観ているこちらを夢の世界へと誘う『ウォンカとチョコレート工場のはじまり』など週末観るならこの3本!
MOVIE WALKER PRESSスタッフが、いま観てほしい映像作品3本を(独断と偏見で)紹介する連載企画「今週の☆☆☆」。今週は、魔法のチョコレートを作りだすウィリー・ウォンカの若き日を描く前日譚、過酷な宿命を背負ったある女性の壮絶な半生を描いた舞台の映画化、問題児たちを主役に据えた映画撮影の動向を描くヒューマンドラマの、主演の演技力が光る3本。
エンタメに求められる要素が満遍なく盛り込まれた…『ウォンカとチョコレート工場のはじまり』(公開中)
以前の映画化でのウィリー・ウォンカといえば、ちょっぴり屈折した性格が持ち味だったが、その若き日を描く本作では意外や意外、チョコレート作りへの野心をまっすぐに貫く好青年として描かれる。その分、ウォンカに素直に共感できる作りだ。ウォンカ役のティモシー・シャラメは、かつてCMで「シザーハンズ」も演じており、ジョニー・デップの後継者として最適。終盤では、大人のウォンカへの変貌も予感させる名演をみせてくれる。
「ハリー・ポッター」のプロデューサーと「パディントン」の監督なので、楽しさと感動、スペクタクルといったエンタメに求められる要素が満遍なく盛り込まれた。特にミュージカル場面は文句なくテンションが上がるし、作品のテンポを加速。めくるめくカラフルな映像や、ウォンカが持ち運ぶコンパクトなチョコレート製造機の面白さ、そしてヒュー・グラントが超ハマリ役の“小さな紳士“ウンパルンパの活躍…と、観ているこちらを夢の世界へと誘う、クリスマスシーズンには最高の一作。(映画ライター・斉藤博昭)
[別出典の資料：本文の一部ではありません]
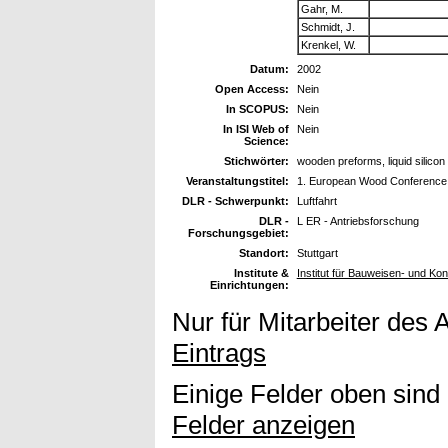
Gahr, M.
Schmidt, J.
Krenkel, W.
Datum:
2002
Open Access:
Nein
In SCOPUS:
Nein
In ISI Web of
Nein
Science:
Stichwörter:
wooden preforms, liquid silicon i
Veranstaltungstitel:
1. European Wood Conference
DLR - Schwerpunkt:
Luftfahrt
DLR -
L ER - Antriebsforschung
Forschungsgebiet:
Standort:
Stuttgart
Institute &
Institut für Bauweisen- und Ko
Einrichtungen:
Nur für Mitarbeiter des 
Eintrags
Einige Felder oben sind
Felder anzeigen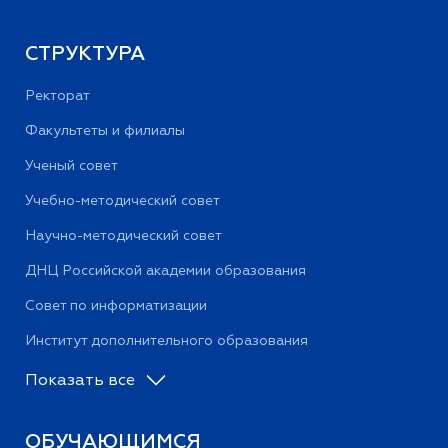
СТРУКТУРА
Ректорат
Факультеты и филиалы
Ученый совет
Учебно-методический совет
Научно-методический совет
ДНЦ Российской академии образования
Совет по информатизации
Институт дополнительного образования
Показать все
ОБУЧАЮЩИМСЯ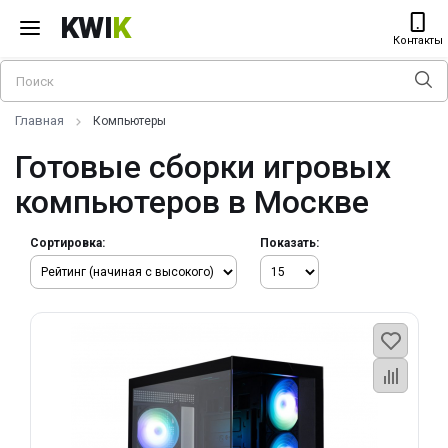
KWI
K
Контакты
Главная
Компьютеры
Готовые сборки игровых
компьютеров в Москве
Сортировка:
Показать: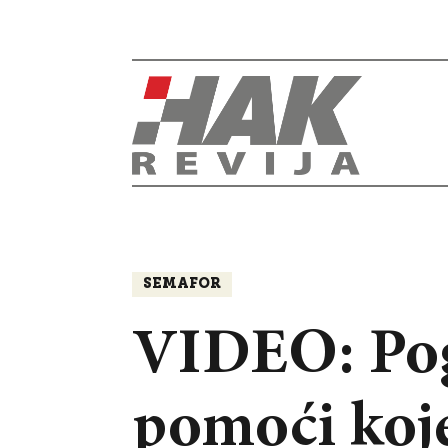
SEMAFOR
VIDEO: Pogl
pomoći koje 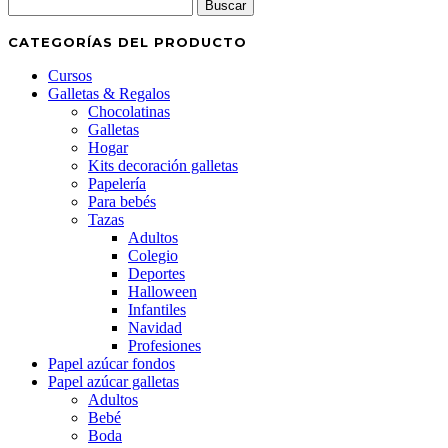
Buscar:
CATEGORÍAS DEL PRODUCTO
Cursos
Galletas & Regalos
Chocolatinas
Galletas
Hogar
Kits decoración galletas
Papelería
Para bebés
Tazas
Adultos
Colegio
Deportes
Halloween
Infantiles
Navidad
Profesiones
Papel azúcar fondos
Papel azúcar galletas
Adultos
Bebé
Boda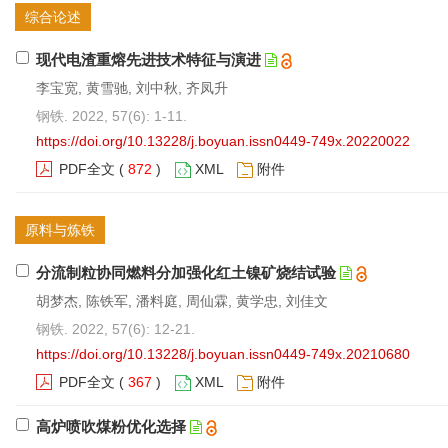
综合论述
现代电渣重熔先进技术特征与演进
李宝宽, 黄雪驰, 刘中秋, 齐凤升
钢铁. 2022, 57(6): 1-11.
https://doi.org/10.13228/j.boyuan.issn0449-749x.20220022
PDF全文
(
872
)
XML
附件
原料与炼铁
分流制粒协同燃料分加强化红土镍矿烧结试验
胡梦杰, 陈铁军, 潘料庭, 周仙霖, 黄学忠, 刘佳文
钢铁. 2022, 57(6): 12-21.
https://doi.org/10.13228/j.boyuan.issn0449-749x.20210680
PDF全文
(
367
)
XML
附件
高炉喷吹煤粉优化选择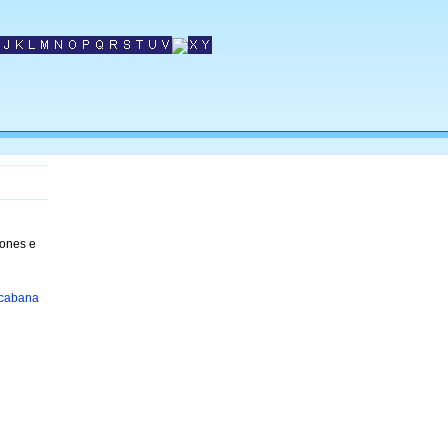
fones e
acabana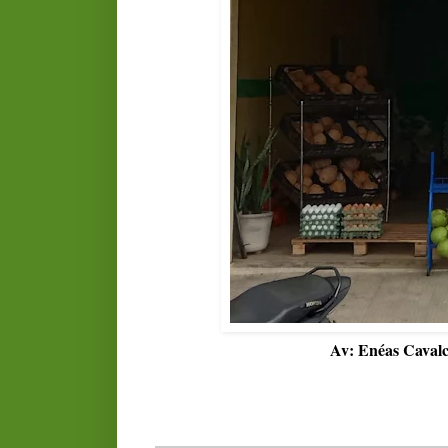
Av: Enéas Cavalc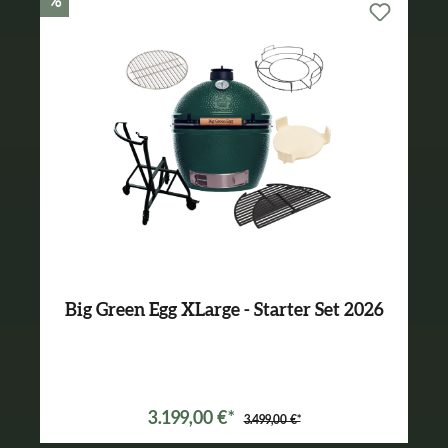
%
Big Green Egg XLarge - Starter Set 2026
Varianten ab
3.089,00 €*
3.199,00 €*
3.499,00 €*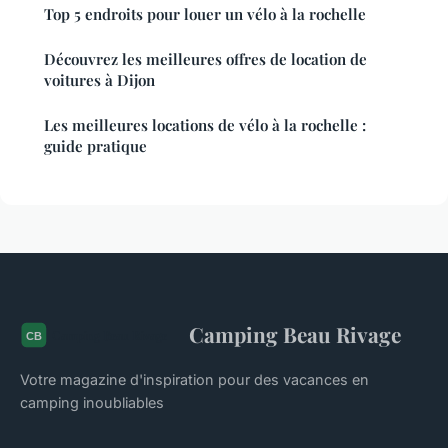
Top 5 endroits pour louer un vélo à la rochelle
Découvrez les meilleures offres de location de
voitures à Dijon
Les meilleures locations de vélo à la rochelle :
guide pratique
Camping Beau Rivage
Votre magazine d'inspiration pour des vacances en
camping inoubliables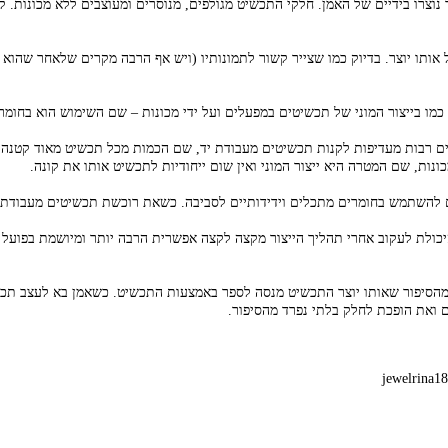
וצרו בידיים של האמן. חלקי התכשיט מגולפים, מנוסרים ומעוצבים ללא מכונות. ק
תו יוצר. בדיוק כמו שצייר קשור לתמונותיו (ויש אף הרבה מקרים שלאחר שהוא נקש
ו בייצור המוני של תכשיטים במפעלים ועל ידי מכונות – שם השימוש הוא בחומרים
ים רבות מעדיפות לקנות תכשיטים מעבודת יד, שם הכמות מכל תכשיט מאוד קטנה 
ונות, שם המטרה היא ייצור המוני ואין שום ייחודיות לתכשיט אותו את קונה.
ם להשתמש בחומרים מתכלים וידידותיים לסביבה. כשאת רוכשת תכשיטים מעבודת י
היכולת לעקוב אחרי תהליך הייצור מקצה לקצה אפשרית הרבה יותר ומיושמת בפועל 
הסיפור שאותו יוצר התכשיט מנסה לספר באמצעות התכשיט. כשאמן בא לעצב תכשי
 ואת הופכת לחלק בלתי נפרד מהסיפור.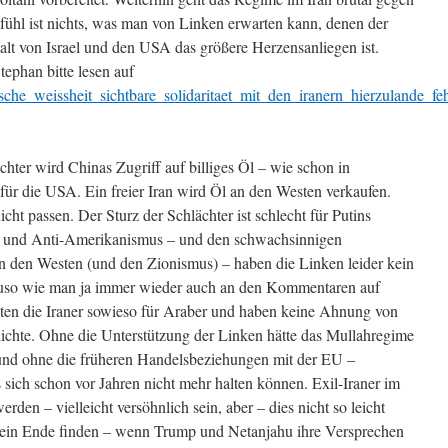
ühl ist nichts, was man von Linken erwarten kann, denen der
lt von Israel und den USA das größere Herzensanliegen ist.
ephan bitte lesen auf
ische_weissheit_sichtbare_solidaritaet_mit_den_iranern_hierzulande_fe
hter wird Chinas Zugriff auf billiges Öl – wie schon in
für die USA. Ein freier Iran wird Öl an den Westen verkaufen.
t passen. Der Sturz der Schlächter ist schlecht für Putins
s und Anti-Amerikanismus – und den schwachsinnigen
n den Westen (und den Zionismus) – haben die Linken leider kein
so wie man ja immer wieder auch an den Kommentaren auf
lten die Iraner sowieso für Araber und haben keine Ahnung von
ichte. Ohne die Unterstützung der Linken hätte das Mullahregime
 und ohne die früheren Handelsbeziehungen mit der EU –
 sich schon vor Jahren nicht mehr halten können. Exil-Iraner im
den – vielleicht versöhnlich sein, aber – dies nicht so leicht
d ein Ende finden – wenn Trump und Netanjahu ihre Versprechen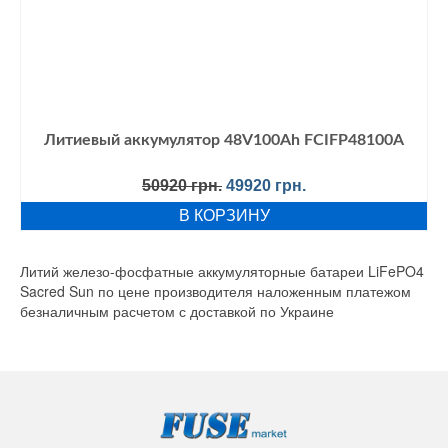
Литиевый аккумулятор 48V100Ah FCIFP48100A
Первоначальная
Текущая
50920
грн.
49920
грн.
цена
цена:
В КОРЗИНУ
составляла
49920 грн..
50920 грн..
Литий железо-фосфатные аккумуляторные батареи LiFePO4
Sacred Sun по цене производителя наложенным платежом
безналичным расчетом с доставкой по Украине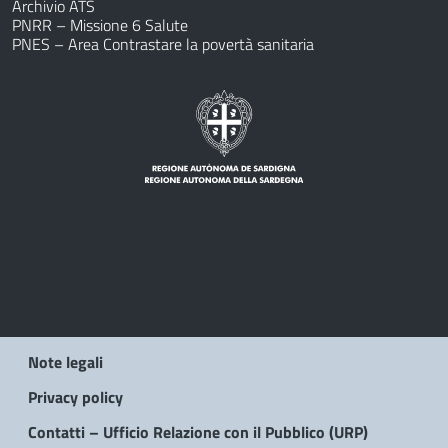
Archivio ATS
PNRR – Missione 6 Salute
PNES – Area Contrastare la povertà sanitaria
Note legali
Privacy policy
Contatti – Ufficio Relazione con il Pubblico (URP)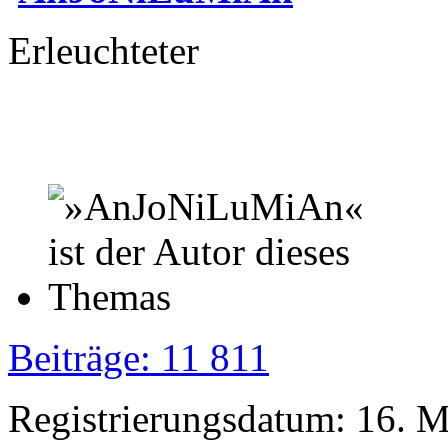
Erleuchteter
Beiträge: 11 811
Registrierungsdatum: 16. 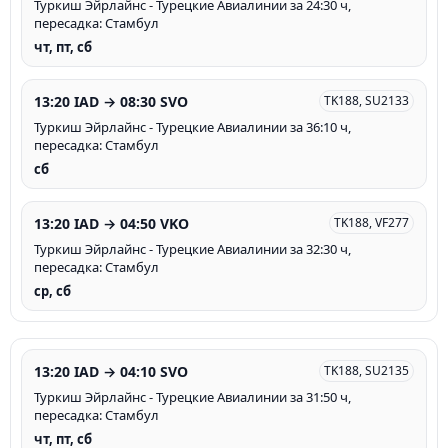
Туркиш Эйрлайнс - Турецкие Авиалинии за 24:30 ч,
пересадка: Стамбул
чт, пт, сб
13:20 IAD → 08:30 SVO
TK188, SU2133
Туркиш Эйрлайнс - Турецкие Авиалинии за 36:10 ч,
пересадка: Стамбул
сб
13:20 IAD → 04:50 VKO
TK188, VF277
Туркиш Эйрлайнс - Турецкие Авиалинии за 32:30 ч,
пересадка: Стамбул
ср, сб
13:20 IAD → 04:10 SVO
TK188, SU2135
Туркиш Эйрлайнс - Турецкие Авиалинии за 31:50 ч,
пересадка: Стамбул
чт, пт, сб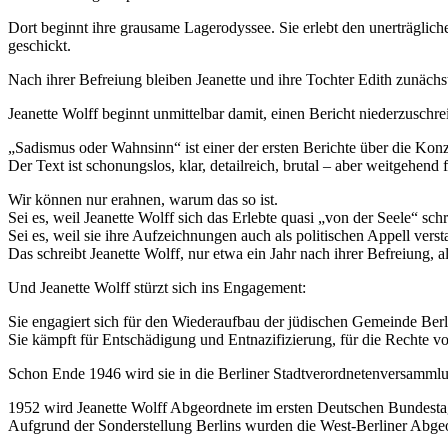
Dort beginnt ihre grausame Lagerodyssee. Sie erlebt den unerträgli
geschickt.
Nach ihrer Befreiung bleiben Jeanette und ihre Tochter Edith zunäc
Jeanette Wolff beginnt unmittelbar damit, einen Bericht niederzuschre
„Sadismus oder Wahnsinn“ ist einer der ersten Berichte über die Konz
Der Text ist schonungslos, klar, detailreich, brutal – aber weitgehend 
Wir können nur erahnen, warum das so ist.
Sei es, weil Jeanette Wolff sich das Erlebte quasi „von der Seele“ sc
Sei es, weil sie ihre Aufzeichnungen auch als politischen Appell ver
Das schreibt Jeanette Wolff, nur etwa ein Jahr nach ihrer Befreiung, al
Und Jeanette Wolff stürzt sich ins Engagement:
Sie engagiert sich für den Wiederaufbau der jüdischen Gemeinde Berli
Sie kämpft für Entschädigung und Entnazifizierung, für die Recht
Schon Ende 1946 wird sie in die Berliner Stadtverordnetenversamml
1952 wird Jeanette Wolff Abgeordnete im ersten Deutschen Bundest
Aufgrund der Sonderstellung Berlins wurden die West-Berliner Abgeo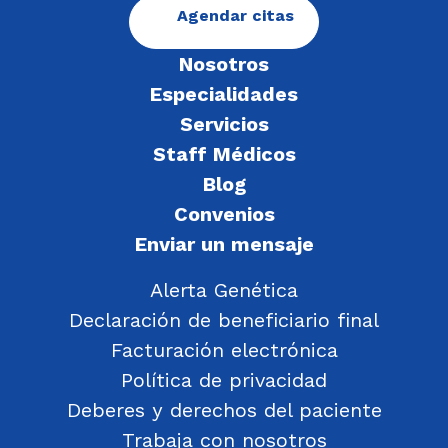
Agendar citas
Nosotros
Especialidades
Servicios
Staff Médicos
Blog
Convenios
Enviar un mensaje
Alerta Genética
Declaración de beneficiario final
Facturación electrónica
Política de privacidad
Deberes y derechos del paciente
Trabaja con nosotros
日本映画を観る醍醐味を思いださせてくれる…『市子』(公開中)
市子は恋人の“長谷川くん”からプロポーズされた翌日、自身の私物を詰め込んだボストンバッグをベランダに残し忽然と姿を消す。行方を捜す長谷川は市子の過去をたどりはじめるが、その過程で想像もできなかった彼女の真実とこれまでの壮絶な半生を知ることになる。本作は、劇団チーズtheaterの旗揚げ公演として上演され、熱い支持を受けた舞台「川辺市子のために」を、劇団の主宰者である戸田彬弘が自らのメガホンで映画化した衝撃作。抗えない不遇な境遇のなかに暮らしながら、懸命に生をつかみ取ろうとする女性の姿を追った、胸を鋭くうがつヒューマンドラマだ。
“普通に生きること”そんな当たり前の人生を生まれながらにして剥奪されている市子。戸田監督は、理不尽な社会システムに翻弄され傷つきズタズタとなりながらも、時として生きるために一線を越える川辺市子を、周囲の人間が語る市子像という手法で克明に浮き彫りにしていく。多面的で、哀し気で、人を惹きつけずにはおれない市子を全身全霊で体現したのは杉咲花。泣いているような寂しげな笑顔と、それだけに留まらない意思を感じさせる強いまなざしが印象的だ。そして市子を心から想う長谷川に扮した若葉竜也の温もりある佇まいもいい。日本映画を観る醍醐味を思いださせてくれる珠玉の1本!(ライター・足立美由紀)
本物の個性と瑞々しい演技に圧倒される…『最悪な子どもたち』(公開中)
どこまでが現実で、どこからがフィクションか。ドキュメンタリーのように子どもたちの生き生きした表情の瞬間を切り取っていて、目が離せない。それは是枝裕和作品のようでもある。フランスの荒れた地域で映画が撮影されることになり、地元の子どもたちが公開オーディションで選ばれる。映画で現実から抜けだしたい子ども。彼らを現実から救いたい大人。オーディション映像とフィクション、劇中映画が見事なグラデーションで続き、架空のストーリーとは思えない。
リアリズムを追求したのはキャスティングディレクターや演技コーチとして働き、4000人以上の若者をオーディションする現場で出会ったというリーズ・アコカとロマーヌ・ゲレの新人監督コンビ。演じているのは彼らが実際に撮影した学校や児童養護施設で見つけた演技未経験の子どもたち。プロの俳優にはない本物の個性と瑞々しい演技に圧倒される。(映画ライター・高山亜紀)
映画を観たいけれど、どの作品を選べばいいかわからない…という人は、ぜひこのレビューを参考にお気に入りの1本を見つけてみて。